Le Major-Général avale une gorgée de thé, déploie un sourire bienveillant, et poursuit :
“Avez-vous émis des hypothèses quant aux causes qui auraient poussé quelqu’un à s’en prendre aux syndiqués ?
— Eh bien, je ne sais pas, moi, quelqu’un qui déteste les putes ?
— Vous connaissez des gens qui partagent ce ressenti ?
— Qui n’en connaît pas ?
— Allons, Bài Tài Yang, vous êtes un homme raisonnable : répondre à une question par une autre question n’est pas sportif.
— Oui, je connais des gens qui détestent les putes.
— Des gens proches de vous ?
— Certains, oui. C’est une opinion assez commune. Oh, vous savez, Major-Général, ce n’est pas tant qu’on déteste les putes en tant que telles, mais il faut avouer qu’elles ont ravagé bien des vies.
— C’est-à-dire ?
— C’est-à-dire qu’elles nous ont ramené plusieurs épidémies par le passé, et j’ai entendu parler de shots hormonaux que certaines envoient à leurs clients lorsqu’ils ont le dos tourné, pour les rendre accros. Vous ne trouvez pas ça répugnant, Major-Général ?

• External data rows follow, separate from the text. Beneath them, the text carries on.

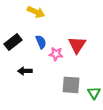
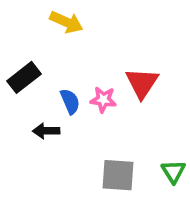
blue semicircle: (41, 42) -> (70, 101), moved
gray square: (71, 85) -> (118, 175), moved

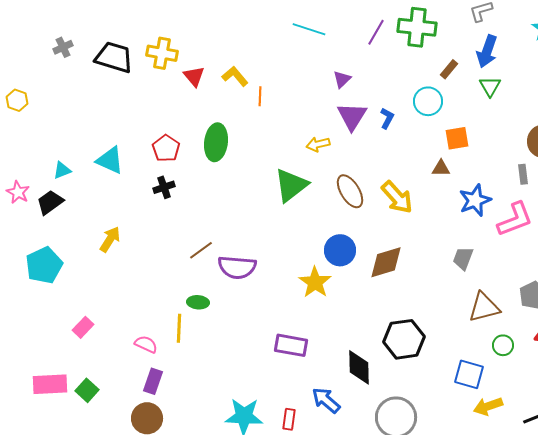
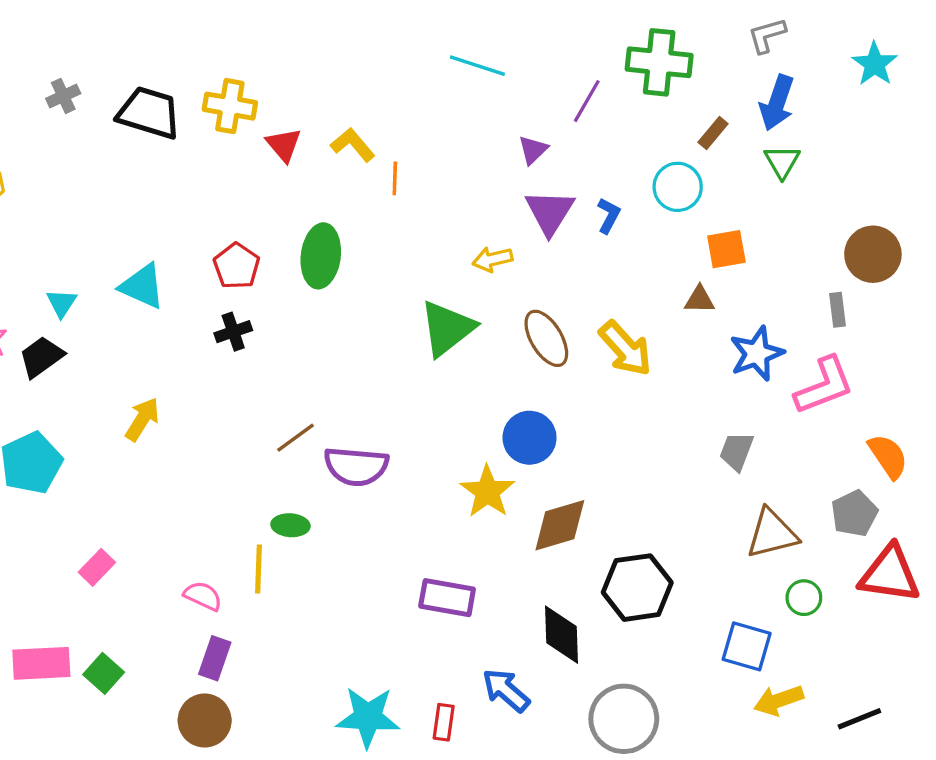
purple line: (376, 32) -> (587, 101), moved
cyan triangle: (62, 170) -> (62, 303), turned -36
brown diamond: (386, 262) -> (560, 525), moved

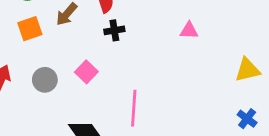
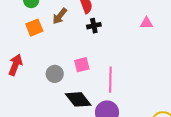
pink square: (86, 72) -> (82, 65), moved, turned 35
gray circle: (45, 80) -> (55, 74), moved

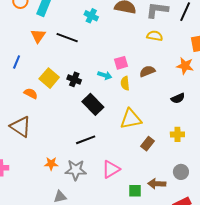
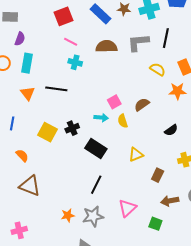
yellow semicircle: (155, 36) -> (158, 69), moved, turned 35
black cross: (74, 79) -> (72, 128), turned -32
orange semicircle: (31, 93) -> (22, 155), moved, turned 32
black semicircle: (178, 98) -> (171, 130), moved
yellow triangle: (131, 119) -> (136, 155), size x0.7
black line: (86, 140) -> (96, 185), turned -30
brown arrow: (157, 184) -> (170, 201), moved
green square: (135, 191) -> (155, 224), turned 32

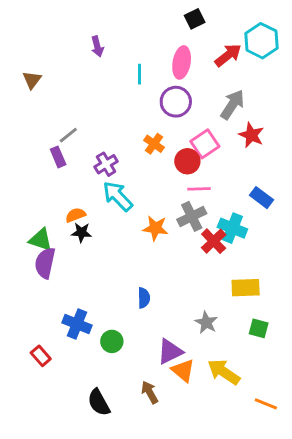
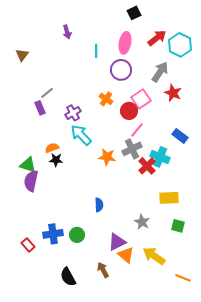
cyan hexagon: (261, 41) -> (180, 45), moved
pink line: (199, 189) -> (137, 130), turned -49
blue cross: (77, 324) -> (53, 234), moved, turned -30

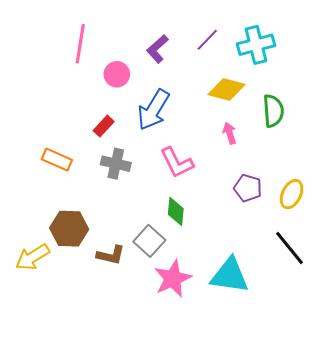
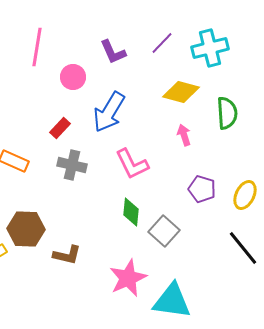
purple L-shape: (157, 49) -> (113, 52), turned -72
gray square: (149, 241) -> (164, 231), moved
cyan triangle: (230, 275) -> (172, 301), moved

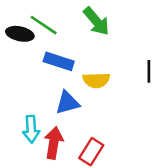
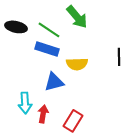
green line: (44, 25) -> (49, 30), moved
red arrow: (54, 143) -> (43, 114), size x0.7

— Ma fonction m’interdit de trouver ça répugnant ou non, je dois simplement garantir votre sécurité ainsi que celle de tous les Tiankongais. Vous avez déjà croisé la route d’”accros” comme vous dites ?
— Je… ça reste assez rare, mais oui, une ou deux fois.
— Intéressant. Heureusement que les syndiqués employant des prostituées restent des exceptions, en tout cas, de ce que j’en sais.”
“Ben voyons ! s’exclame Zhī-Lì. S’il peut me nommer cinq rentiers qui ne touchent pas au proxénétisme, je suis prêt à lui livrer toute la bouffe qu’il voudra directement à son bureau.”
Le Major-Général prend des notes sur un petit calepin avant de reprendre :
“Dites-moi si je me trompe, mais la suppression des trois seigneurs aurait-elle représenté un moyen de contribuer au bien-être de notre ville ?
— Je crois que ces meurtres ont permis de mettre en évidence le fait qu’on ne viole pas Tiankong impunément.
— Les syndiqués ont donc mérité ce qui s’est produit ?
— Absolument.
— Je comprends. Bài Tài Yang, j’apprécie votre honnêteté, c’est une valeur devenue rare de nos jours. Est-ce que je peux vous poser une dernière question ? Ensuite, vous pourrez sortir.
— B… Bien sûr.”
Le Major-Général l’invite à s’asseoir à côté de lui, et ouvre un fichier sur sa micro-tablette.
“Vous voyez, sur chaque scène de crime, nous avons récolté des traces d’ADN. Ici, vous avez les profils correspondants.
— Et je suis tout en haut ? s’exclame Bài Tài Yang, désormais livide comme un mort.
— C’est ce qu’ont révélé les analyses. Sachez que les tests ADN ont une marge d’erreur infime, de l’ordre d’une sur trois milliards, et, par conséquent, il est plus que dans votre intérêt de reconnaître les faits, afin que les juges atténuent au mieux votre peine. Comment s’appelle votre avocat ?
— Je…”
Bài Tài Yang se jette au sol et fond en larmes. Ses cris résonnent à travers tout le tribunal. Même à travers la télé, je sens son effroi sur ma peau et jusqu’à mon estomac. Mílè se met à grogner.
La vidéo est soudain coupée, et le juge à lunettes déclare :
“Voici les preuves, Maître Máng Mù. Par la suite, Bài Tài Yang a confessé avoir été responsable des trois meurtres. Aujourd’hui, nous aimerions l’entendre de sa bouche afin d’adapter sa peine.
— Monsieur Bài Tài Yang, demande le gros juge, est-ce que vous contestez ces preuves ?”
L’accusé est pris de vives palpitations et manque de tomber de la barre. À travers ses lèvres tremblotantes, un bredouillement parvient à s’échapper :
“Je reconnais les faits, Votre Honneur.”